Exercise goal: Apart from the pictures, every line below needs to be reproduced verbatim.

Given entries:

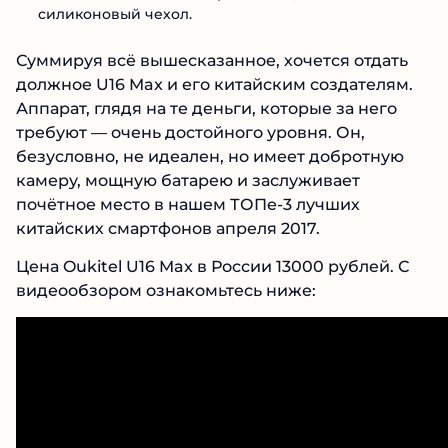
силиконовый чехол.
Суммируя всё вышесказанное, хочется отдать
должное U16 Max и его китайским создателям.
Аппарат, глядя на те деньги, которые за него
требуют — очень достойного уровня. Он,
безусловно, не идеален, но имеет добротную
камеру, мощную батарею и заслуживает
почётное место в нашем ТОПе-3 лучших
китайских смартфонов апреля 2017.
Цена Oukitel U16 Max в России 13000 рублей. С
видеообзором ознакомьтесь ниже:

Reply to the task:
силиконовый чехол.
Суммируя всё вышесказанное, хочется отдать
должное U16 Max и его китайским создателям.
Аппарат, глядя на те деньги, которые за него
требуют — очень достойного уровня. Он,
безусловно, не идеален, но имеет добротную
камеру, мощную батарею и заслуживает
почётное место в нашем ТОПе-3 лучших
китайских смартфонов апреля 2017.
Цена Oukitel U16 Max в России 13000 рублей. С
видеообзором ознакомьтесь ниже:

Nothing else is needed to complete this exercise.